Below are some entries. Repeat exactly the lines from the one with "called for the" through the one with "Last updated on April 2, 2026", and only those.

## Page images and extracted text
* * * * *
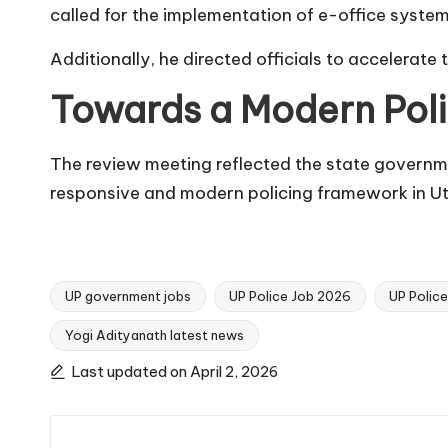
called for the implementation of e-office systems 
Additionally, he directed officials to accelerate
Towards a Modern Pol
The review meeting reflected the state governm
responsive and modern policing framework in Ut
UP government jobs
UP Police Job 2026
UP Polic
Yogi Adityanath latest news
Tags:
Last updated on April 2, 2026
* * * * *
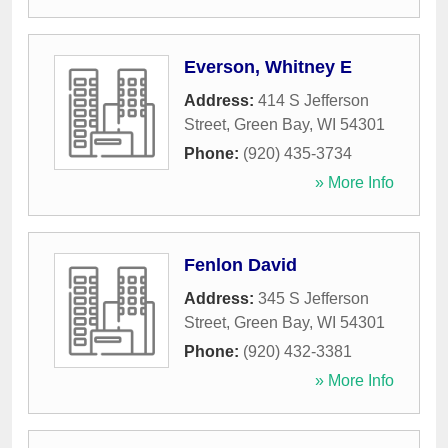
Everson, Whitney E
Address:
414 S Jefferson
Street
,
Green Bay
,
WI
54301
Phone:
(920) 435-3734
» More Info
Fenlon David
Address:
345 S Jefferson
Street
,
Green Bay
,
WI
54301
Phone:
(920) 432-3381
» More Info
* * * * *
## ANSWER
called for the implementation of e-office systems 
Additionally, he directed officials to accelerate
Towards a Modern Pol
The review meeting reflected the state governm
responsive and modern policing framework in Ut
UP government jobs
UP Police Job 2026
UP Polic
Yogi Adityanath latest news
Tags:
Last updated on April 2, 2026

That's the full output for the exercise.